The ceremony was not only a milestone in Desirai and John's life, but also a featured attraction at Otronicon, the video game development festival held each year to promote Desirai's alma mater, Full Sail University. Amid exhibits teaching the basics of computer programming or illustrating the history of Apple computers — as well as more permanent Science Center installations like an orange-picking booth and a tank of live alligators — were signs advertising the nuptials.
MTV News has covered the backstory of this "Halo" wedding. Desirai lived in Brooklyn, New York. John was in Melbourne, Florida. They met in 2004 playing "Halo 2" online, formed a friendship, fell in love, and she relocated to Orlando and enrolled at Full Sail. She got the idea for a "Halo" wedding and floated it before he even proposed. He was into it. And Full Sail, which Desirai asked to host the wedding, found sponsors to supply the rings, the flowers and many other elements. On her wedding day, Desirai told MTV News that the couple didn't have to pay for much of the ceremony themselves.
The day before the wedding, John and Desirai had stayed up playing "Halo 3." In the game, they wore the ultra-rare Recon armor, which the "Halo" makers at Bungie Studios had bequeathed to them as a wedding gift.
On the morning of the wedding, John told MTV News that he wasn't all that nervous until he spotted the man in the Master Chief armor, Trey Morabito. That's when it hit him that he wasn't just getting married, but he was doing so in such an unusual way.
The ceremony started just after 1 p.m. in the Science Center's theater. Onstage, a screenshot from Ivory Tower, one of the wedding couple's favorite "Halo" levels, was projected, and a string quartet played songs from the game's soundtrack. Atop an incline of stadium seating, Master Chief began his walk down to the stage followed by John and his groomsmen, their ties marked with the winged-sword emblem of John's "Halo" character. Bridesmaids — including a matron of honor who just months before had confessed that she didn't know who Master Chief was — proceeded to their positions. And then, instead of "Here Comes the Bride," Desirai entered to the dramatic score of the "Halo" menu music. Bride and groom met onstage. Master Chief read his script.

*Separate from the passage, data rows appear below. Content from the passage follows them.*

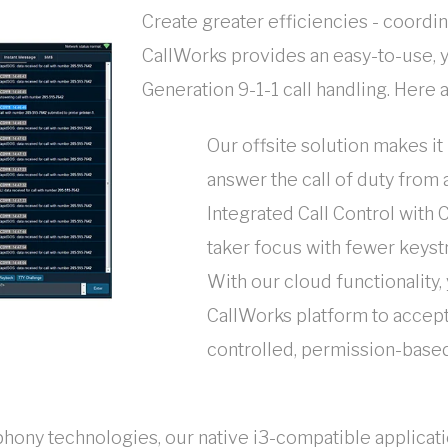
Create greater efficiencies - coordi
CallWorks provides an easy-to-use, 
Generation 9-1-1 call handling. Here 
Our offsite solution makes it 
answer the call of duty from a
Integrated Call Control with 
taker focus with fewer keyst
With our cloud functionality,
CallWorks platform to accept 
controlled, permission-base
ephony technologies, our native i3-compatible applic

A warning to anyone else considering a "Halo" wedding: A man wearing a mouth-covering Master Chief helmet can be hard to understand. Thus, John and Desirai had some trouble hearing the vows they were asked to repeat.
Yet the couple soldiered through. They exchanged rings, mixed different-colored sand into a vase, kissed and walked off.
After the ceremony, the newlyweds did several media interviews and greeted Otronicon guests before heading to a private reception. Seating arrangements were displayed on a poster board printed to resemble a stack of TVs showing "Halo" matchmaking screens (you'd get it if you played the game). The wedding favors were candles designed to look like the game's purple "sticky" grenades — "stuck to you for life," as it were.
The couple danced and ate some "Halo" cake. If you loved each other and loved "Halo," this was the perfect day.